According to multiple media reports, Meta Platforms has revealed its roadmap for in-house AI chip development, planning to release four new ASIC-based AI chips over the next 2–3 years to support rapidly growing AI data center demands.
The new chips, branded as Meta Training and Inference Accelerator (MTIA), are designed to handle workloads ranging from AI model training to generative AI inference. By building its own hardware ecosystem, Meta aims to reduce reliance on external GPUs, boosting cost efficiency and performance.
The MTIA lineup includes MTIA 300, 400, 450, and 500. The MTIA 300 is already in use, powering content ranking and recommendation systems on Facebook and Instagram. It features a chiplet architecture with 216 GB of HBM memory and 200 GB/s network bandwidth, optimized for recommendation and ad model computation.
The second-generation MTIA 400 delivers a roughly 400% increase in FP8 performance over its predecessor and a 51% increase in HBM bandwidth.
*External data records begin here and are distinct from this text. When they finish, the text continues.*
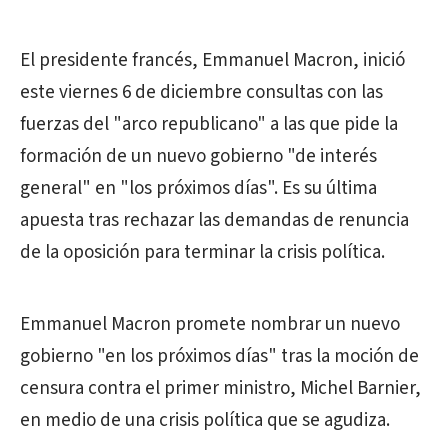
El presidente francés, Emmanuel Macron, inició
este viernes 6 de diciembre consultas con las
fuerzas del "arco republicano" a las que pide la
formación de un nuevo gobierno "de interés
general" en "los próximos días". Es su última
apuesta tras rechazar las demandas de renuncia
de la oposición para terminar la crisis política.
Emmanuel Macron promete nombrar un nuevo
gobierno "en los próximos días" tras la moción de
censura contra el primer ministro, Michel Barnier,
en medio de una crisis política que se agudiza.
Its modular design allows 72 chips to interconnect via a backplane, forming larger compute systems. This chip has completed lab testing and is gradually being deployed in data centers.
Future MTIA 450 and 500 chips will focus on generative AI inference, supporting applications like text and image generation as well as content recommendations. Meta anticipates large-scale deployment around 2027, with higher-capacity HBM further improving inference throughput.
Meta’s VP of Engineering, Yee Jiun Song, highlighted that a modular design approach enables the team to release a new chip every six months, allowing component upgrades without fully redesigning the architecture. This accelerates development and adapts to rapidly evolving AI workloads.
MTIA chips are primarily manufactured by TSMC, with Broadcom assisting in certain design aspects. Meta has not disclosed whether U.S.-based TSMC fabs in Arizona will be used for mass production.
The surge in generative AI has driven high demand for HBM, making supply chains critical. Meta says it has adopted diversified procurement strategies to mitigate potential bottlenecks.
Even as Meta pushes for ASIC development, it remains one of the largest GPU users worldwide, having signed multi-billion-dollar contracts with NVIDIA and AMD to secure AI compute for the coming years. This dual strategy balances internal chip innovation with external GPU acceleration.
Amid rapid AI infrastructure expansion, Meta expects capital expenditures to reach $135 billion by 2026, primarily for data center construction and AI hardware deployment.